Today’s announcement that Amazon.com will begin selling merchandise from Sears’ Kenmore brand is the latest in a spate of new deals and partnerships for the online retailer. This follows on the heels of news last month that it would acquire Whole Foods Market Inc., a $14.6 billion deal and Amazon’s largest-ever acquisition. The amount it paid for the grocery chain represents approximately 2.6 times the aggregate disclosed value of $5.59 billion for all of Amazon’s previous acquisitions.
Prior to Whole Foods, the company’s top acquisition, according to S&P Global Market Intelligence data, was an $894.6 million purchase of online shoe retailer Zappos from Venture Frogs LLC, Sequoia Capital, Tenaya Capital, Millennium and other shareholders for approximately $890 million in stock on July 22, 2009.
Prior to the recent Whole Foods deal, Amazon’s only other M&A deal this year was an agreement to acquire Middle East and North African e-commerce platform Souq.com FZ-LLC for approximately $650 million on March 28, 2017.
Aside from the value of the proposed deal, another significant aspect is that the transaction ranks as the second-largest U.S. M&A transaction ever announced in the grocery market and the largest since SUPERVALU Inc. entered into a definitive agreement to acquire Albertson’s Inc. in a deal valued at $16.3 billion (inclusive of assumed liabilities) on January 23, 2006.
To date this year, there have been 26 announced M&A deals involving targets in the U.S. grocery market with a total disclosed value of $14.6 billion. That dollar amount already exceeds the annual dollar amount of U.S. grocery store M&A transactions in each of the years between 2007 to 2015. Furthermore, if the current year ended at this time, it would stand as the third best year on record for U.S. grocery store M&A value, with only 2006’s total of $16.7 billion and 1998’s total of $18.5 billion being greater.
Additionally, in terms of valuation, based on Whole Foods’ EBITDA of $1.33 billion for the period of the last 12 months, the recent deal reveals a multiple of Total Enterprise Value/EBITDA of nearly 11 times. That stands as the fifth highest valuation among U.S. grocery store M&A deals above $1 billion in disclosed value.
This proposed acquisition has also triggered a reaction in the market-perceived credit quality in the industry. The mean one-year probability of default, or PD, for the food retail industry within the United States, as measured by S&P Global Market Intelligence’s PD Model Market Signals, displayed a notable increase in risk immediately after the acquisition was announced and then climbed higher in the following week.
The median one-year PD sat at 3.73 percent on June 15, and deteriorated by 14 percent to 4.26 percent on June 16, finishing at 4.85 percent on June 23, a 30 percent rise overall.

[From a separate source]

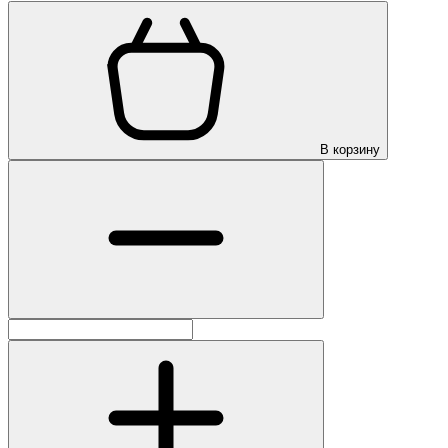
В корзину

This model, which is influenced by the company’s stock performance, as well as financial and systemic risk variables, demonstrates that the market is perhaps cautious about the prospects of the food retail industry in light of Amazon’s increasing footprint in the space. During this same period, the PD for Whole Foods saw an improvement of 63 percent, falling to .021 percent from .057 percent pre-announcement.
However, this is not necessarily a “done deal.” As of June 27, 2017, Whole Foods’ stock is trading above the $42 per share that Amazon offered, so a competing bid may emerge.
Prior to the recent Amazon announcement, a number of potential suitors–from private equity buyers to strategic buyers such as such grocers The Kroger Co. or Albertson Companies Inc.–were named as possible acquirers of Whole Foods. While, historically, competing or unsolicited M&A bids are often unsuccessful, the fact that the target’s current price stands above the buyer’s offer price suggests that the market may be looking for a rival bid for the company. We will be closely watching whether such a development occurs.
Richard Peterson is a principal analyst, financial institutions research, at S&P Global Market Intelligence.